Bisognerebbe forse rivolgersi a "Chi 
l'ha visto?" per avere notizie dei gruppi dirigenti di CGIL CISL  UIL. 
Sono scomparsi anche dallo spettacolo mediatico e se qualche presenza 
c'è  stata, non se ne è accorto nessuno. Qualcuno
 potrebbe obiettare che questo avviene perché le grandi confederazioni 
sono estranee all'avvitarsi su se stessa della crisi politica, fanno un 
altro mestiere. Ma è difficile dimenticare il loro impegno pre 
elettorale. La CISL è stata 
promotrice della lista Monti, mentre la CGIL ha investito tutto sulla 
vittoria di Bersani.
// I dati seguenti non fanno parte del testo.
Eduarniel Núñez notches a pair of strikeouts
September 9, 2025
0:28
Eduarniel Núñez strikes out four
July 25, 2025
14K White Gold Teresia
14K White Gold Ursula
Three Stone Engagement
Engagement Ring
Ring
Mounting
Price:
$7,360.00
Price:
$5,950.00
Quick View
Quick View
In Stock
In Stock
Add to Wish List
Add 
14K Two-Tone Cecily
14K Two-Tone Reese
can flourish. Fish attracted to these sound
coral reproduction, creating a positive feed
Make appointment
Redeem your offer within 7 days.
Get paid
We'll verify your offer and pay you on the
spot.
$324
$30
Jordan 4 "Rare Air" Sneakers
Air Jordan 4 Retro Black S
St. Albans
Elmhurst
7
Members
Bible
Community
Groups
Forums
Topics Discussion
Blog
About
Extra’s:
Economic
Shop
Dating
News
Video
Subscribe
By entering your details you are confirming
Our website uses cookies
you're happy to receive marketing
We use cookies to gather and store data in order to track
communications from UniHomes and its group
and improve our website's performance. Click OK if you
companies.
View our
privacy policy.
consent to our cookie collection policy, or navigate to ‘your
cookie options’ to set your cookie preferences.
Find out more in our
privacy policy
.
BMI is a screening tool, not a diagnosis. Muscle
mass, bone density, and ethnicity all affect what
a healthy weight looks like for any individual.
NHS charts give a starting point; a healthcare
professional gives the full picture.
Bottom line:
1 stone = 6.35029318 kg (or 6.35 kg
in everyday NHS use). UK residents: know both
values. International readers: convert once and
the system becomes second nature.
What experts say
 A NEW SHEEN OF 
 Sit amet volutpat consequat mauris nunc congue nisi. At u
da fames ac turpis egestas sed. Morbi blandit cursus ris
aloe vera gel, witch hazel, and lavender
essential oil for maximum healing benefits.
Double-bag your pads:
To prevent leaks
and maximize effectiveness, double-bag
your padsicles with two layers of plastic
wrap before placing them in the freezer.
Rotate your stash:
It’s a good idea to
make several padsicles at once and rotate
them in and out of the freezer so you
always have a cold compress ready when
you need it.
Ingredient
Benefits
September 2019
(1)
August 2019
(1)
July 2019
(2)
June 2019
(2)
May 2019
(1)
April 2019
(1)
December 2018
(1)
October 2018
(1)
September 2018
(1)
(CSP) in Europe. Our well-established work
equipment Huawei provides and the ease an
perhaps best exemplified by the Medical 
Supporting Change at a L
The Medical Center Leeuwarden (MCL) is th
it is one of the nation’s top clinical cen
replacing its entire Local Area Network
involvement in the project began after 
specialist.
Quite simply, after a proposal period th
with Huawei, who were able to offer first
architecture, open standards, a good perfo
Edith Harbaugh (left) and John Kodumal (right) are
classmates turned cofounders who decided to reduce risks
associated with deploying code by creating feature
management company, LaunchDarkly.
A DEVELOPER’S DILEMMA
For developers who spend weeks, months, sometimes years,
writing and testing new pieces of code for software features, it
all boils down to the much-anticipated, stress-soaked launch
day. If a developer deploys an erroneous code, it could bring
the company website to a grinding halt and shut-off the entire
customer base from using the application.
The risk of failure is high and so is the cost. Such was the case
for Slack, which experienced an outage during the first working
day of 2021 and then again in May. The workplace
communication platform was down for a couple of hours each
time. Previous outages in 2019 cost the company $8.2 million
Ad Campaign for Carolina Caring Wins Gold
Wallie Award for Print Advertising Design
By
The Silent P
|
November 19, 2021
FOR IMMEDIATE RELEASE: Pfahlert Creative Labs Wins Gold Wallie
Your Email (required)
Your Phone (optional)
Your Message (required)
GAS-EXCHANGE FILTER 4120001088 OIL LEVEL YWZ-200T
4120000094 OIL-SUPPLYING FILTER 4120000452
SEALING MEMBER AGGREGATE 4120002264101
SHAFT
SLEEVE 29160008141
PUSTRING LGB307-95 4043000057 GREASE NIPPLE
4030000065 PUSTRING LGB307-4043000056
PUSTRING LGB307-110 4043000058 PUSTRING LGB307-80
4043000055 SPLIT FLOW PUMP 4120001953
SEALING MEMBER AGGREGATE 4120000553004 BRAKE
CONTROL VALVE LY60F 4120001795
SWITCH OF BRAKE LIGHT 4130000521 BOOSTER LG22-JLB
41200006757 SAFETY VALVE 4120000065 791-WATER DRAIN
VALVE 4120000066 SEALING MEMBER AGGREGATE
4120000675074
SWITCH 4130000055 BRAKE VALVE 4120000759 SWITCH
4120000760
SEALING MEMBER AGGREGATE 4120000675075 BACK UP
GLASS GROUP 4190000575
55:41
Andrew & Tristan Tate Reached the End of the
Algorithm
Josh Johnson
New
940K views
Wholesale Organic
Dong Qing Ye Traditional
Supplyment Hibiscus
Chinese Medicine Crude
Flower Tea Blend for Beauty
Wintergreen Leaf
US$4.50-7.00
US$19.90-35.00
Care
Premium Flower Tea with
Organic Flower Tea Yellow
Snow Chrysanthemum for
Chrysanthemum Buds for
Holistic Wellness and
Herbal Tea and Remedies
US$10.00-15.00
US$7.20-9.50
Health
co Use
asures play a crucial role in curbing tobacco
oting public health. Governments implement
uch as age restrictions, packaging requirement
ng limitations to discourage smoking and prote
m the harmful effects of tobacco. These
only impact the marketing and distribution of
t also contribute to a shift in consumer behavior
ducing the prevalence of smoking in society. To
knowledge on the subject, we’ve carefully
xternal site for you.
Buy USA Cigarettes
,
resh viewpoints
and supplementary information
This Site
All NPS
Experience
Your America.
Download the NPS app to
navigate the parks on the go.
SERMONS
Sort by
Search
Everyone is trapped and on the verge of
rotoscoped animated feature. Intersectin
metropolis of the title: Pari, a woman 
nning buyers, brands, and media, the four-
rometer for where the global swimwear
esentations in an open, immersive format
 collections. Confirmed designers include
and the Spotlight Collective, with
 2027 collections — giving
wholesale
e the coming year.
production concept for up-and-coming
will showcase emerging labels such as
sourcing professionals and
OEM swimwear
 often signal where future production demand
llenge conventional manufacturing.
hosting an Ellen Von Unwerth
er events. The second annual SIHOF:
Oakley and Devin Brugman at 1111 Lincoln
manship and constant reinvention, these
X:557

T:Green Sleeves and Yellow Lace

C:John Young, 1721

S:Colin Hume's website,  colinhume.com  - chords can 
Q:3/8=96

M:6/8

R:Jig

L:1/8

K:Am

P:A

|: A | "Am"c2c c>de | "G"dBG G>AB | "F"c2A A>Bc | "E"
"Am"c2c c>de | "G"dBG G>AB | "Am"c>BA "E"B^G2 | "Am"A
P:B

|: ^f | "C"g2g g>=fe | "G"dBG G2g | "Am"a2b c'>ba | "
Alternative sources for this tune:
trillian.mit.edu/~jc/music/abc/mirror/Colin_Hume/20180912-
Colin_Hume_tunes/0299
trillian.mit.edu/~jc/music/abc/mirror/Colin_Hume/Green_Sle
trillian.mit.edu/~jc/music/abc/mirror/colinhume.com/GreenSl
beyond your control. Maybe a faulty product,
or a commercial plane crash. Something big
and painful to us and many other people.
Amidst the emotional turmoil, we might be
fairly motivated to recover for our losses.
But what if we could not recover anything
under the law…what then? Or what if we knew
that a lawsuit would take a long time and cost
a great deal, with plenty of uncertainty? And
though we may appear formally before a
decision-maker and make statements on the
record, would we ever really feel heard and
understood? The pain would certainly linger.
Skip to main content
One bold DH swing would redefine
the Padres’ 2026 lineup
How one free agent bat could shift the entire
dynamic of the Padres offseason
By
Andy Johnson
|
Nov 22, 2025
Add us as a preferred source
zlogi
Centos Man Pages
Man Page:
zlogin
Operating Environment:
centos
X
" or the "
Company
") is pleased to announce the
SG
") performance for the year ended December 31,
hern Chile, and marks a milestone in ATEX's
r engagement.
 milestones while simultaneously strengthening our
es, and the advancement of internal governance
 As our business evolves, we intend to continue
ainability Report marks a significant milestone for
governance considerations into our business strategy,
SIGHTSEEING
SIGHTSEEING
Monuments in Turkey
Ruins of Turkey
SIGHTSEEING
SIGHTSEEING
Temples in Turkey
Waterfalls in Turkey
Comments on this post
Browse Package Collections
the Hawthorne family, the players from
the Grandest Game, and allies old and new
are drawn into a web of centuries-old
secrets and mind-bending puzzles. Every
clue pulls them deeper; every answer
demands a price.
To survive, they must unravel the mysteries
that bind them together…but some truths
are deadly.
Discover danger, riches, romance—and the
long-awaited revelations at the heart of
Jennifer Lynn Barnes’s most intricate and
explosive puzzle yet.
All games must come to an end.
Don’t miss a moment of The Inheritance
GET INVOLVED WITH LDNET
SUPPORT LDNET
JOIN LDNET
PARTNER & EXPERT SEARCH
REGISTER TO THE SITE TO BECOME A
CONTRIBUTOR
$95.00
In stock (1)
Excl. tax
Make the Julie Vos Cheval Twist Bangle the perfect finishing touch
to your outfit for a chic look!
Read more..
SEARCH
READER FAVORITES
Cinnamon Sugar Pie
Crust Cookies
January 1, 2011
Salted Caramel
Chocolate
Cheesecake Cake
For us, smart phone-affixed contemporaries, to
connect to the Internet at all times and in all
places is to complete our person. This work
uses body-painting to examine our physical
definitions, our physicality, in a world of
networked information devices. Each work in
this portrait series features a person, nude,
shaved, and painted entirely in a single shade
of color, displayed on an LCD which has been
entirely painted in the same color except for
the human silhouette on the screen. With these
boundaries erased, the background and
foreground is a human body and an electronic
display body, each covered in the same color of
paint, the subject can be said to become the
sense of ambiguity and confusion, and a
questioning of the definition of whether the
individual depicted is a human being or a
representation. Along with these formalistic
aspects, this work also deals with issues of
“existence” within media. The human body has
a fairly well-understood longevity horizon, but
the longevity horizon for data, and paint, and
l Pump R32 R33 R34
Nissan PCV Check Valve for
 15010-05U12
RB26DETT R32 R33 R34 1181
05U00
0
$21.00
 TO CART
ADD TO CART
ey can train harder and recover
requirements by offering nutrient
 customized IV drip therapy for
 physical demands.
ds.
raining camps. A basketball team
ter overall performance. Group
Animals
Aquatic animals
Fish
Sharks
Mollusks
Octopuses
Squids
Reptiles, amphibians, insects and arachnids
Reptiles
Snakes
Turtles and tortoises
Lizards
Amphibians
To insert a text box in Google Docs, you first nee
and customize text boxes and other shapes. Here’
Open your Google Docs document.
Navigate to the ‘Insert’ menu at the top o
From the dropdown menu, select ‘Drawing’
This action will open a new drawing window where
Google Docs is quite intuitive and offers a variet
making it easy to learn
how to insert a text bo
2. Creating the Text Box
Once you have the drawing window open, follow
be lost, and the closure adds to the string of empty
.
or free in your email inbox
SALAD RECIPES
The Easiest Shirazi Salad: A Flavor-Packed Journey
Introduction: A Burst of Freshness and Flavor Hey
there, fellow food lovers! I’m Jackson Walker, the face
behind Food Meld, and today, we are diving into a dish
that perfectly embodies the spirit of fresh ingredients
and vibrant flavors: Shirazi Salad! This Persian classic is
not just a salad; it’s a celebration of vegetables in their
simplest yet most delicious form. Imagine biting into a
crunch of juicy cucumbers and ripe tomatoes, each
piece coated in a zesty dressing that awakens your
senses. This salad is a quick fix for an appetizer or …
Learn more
Entrambi i gruppi dirigenti di queste 
confederazioni sono dunque usciti sonoramente sconfitti dal voto, a 
maggior ragione perché un gran numero degli iscritti alle loro 
organizzazioni non li ha seguiti e ha votato 5 stelle.(...)
Ma
 la scelta di collateralismo elettorale non è la causa,  ma solo un 
disperato, fallito,  tentativo di affrontare così una  crisi del 
sindacalismo confederale che  ora sta precipitando dopo anni e anni di 
scivolamento verso il basso.
Oggi
 milioni di lavoratori si chiedono a che serva il sindacato. E non 
perché abbiano sposato le teorie neoliberiste secondo le quali la 
contrattazione sindacale sarebbe un freno allo sviluppo. Ma al contrario
 perché sentono il sindacato assente o lontano dal disastro della loro 
condizione sociale.
I
 precari e i disoccupati sono fuori dal mondo sindacale organizzato, ma 
anche quest'ultimo è sempre meno tutelato dalla contrattazione. Gli 
accordi che si firmano sono solo peggiorativi, sia quelli separati come 
 l'ennesimo in Fiat, sia quelli unitari come alle Trenord. Ovunque i 
lavoratori sindacalizzati ricevono piu danni che benefici dagli accordi 
sindacali. 
Si
 può obiettare a questo brutale giudizio che sempre nei momenti di crisi
 e disoccupazione i sindacati hanno fatto fatica a reggere. Però bisogna
 anche provarci a resistere. 
Il
 governo Monti ha realizzato le sue peggiori controriforme, dalle 
pensioni all'articolo 18, e la sua disastrosa politica di austerità con 
il consenso della Cisl e con le brontolate senza mobilitazione della 
CGIL. La UIL non è pervenuta.
Questo
 ultimo anno catastrofico per le condizioni complessive del mondo del 
lavoro ha visto una complicità e una passività sindacale  uniche in 
Europa, o in ogni caso in contrasto clamoroso con quello che era 
considerato uno dei movimenti più forti del continente. Le resistenze 
della FIOM e dei sindacati di base, le singole lotte aziendali, non sono
 riuscite a fermare questa ritirata generale.
Si
 capisce allora meglio  perché i gruppi dirigenti di CGIL e CISL  si 
sono così platealmente spesi nella campagna elettorale. Dalla vittoria 
dello schieramento amico speravano di riottenere quel ruolo 
istituzionale che avevano perso senza lottare.
Non
 è andata così ed ora i gruppi dirigenti delle grandi confederazioni 
brancolano nel buio, sperando in chissà quale miracolo che permetta loro
 di continuare così senza cambiare nulla.
La 
burocrazia sindacale sente arrivare la crisi, ma spesso reagisce ad essa
 con  la chiusura al dissenso e l'obbligo alla fedeltà. Due operai, 
militanti sindacali esemplari generosi e onesti, sono stati espulsi 
dalla CGIL a Padova perché su internet contestavano i dirigenti. E non è
 certo il solo caso di autoritarismo nella vita interna.
Questo
 sindacato che oggi pare scomparso non produce  autocritiche, non 
ricerca vie nuove, non si rinnova né tantomeno si sburocratizza, ma 
pretende  solo l'arroccamento dell'organizzazione attorno ai gruppi 
dirigenti. 
Eppure oggi come non mai le 
lavoratrici ed i lavoratori, i precari e i disoccupati, quel 65 % della 
popolazione il cui reddito non basta più per vivere, avrebbero bisogno 
di un sindacato che lotti e soffra assieme a loro.
Serve
 oggi un sindacato di lotta e cambiamento sociale profondamente 
democratico e totalmente indipendente dagli schieramenti politici. E se 
per ottenerlo occorre che anche le grandi confederazioni siano colpite 
dallo tsunami che ha sconvolto il quadro politico, bene che accada.
Il
 prezzo che il mondo del lavoro paga oggi  anche per la passività 
sindacale, è  troppo pesante  e ingiusto per continuare così.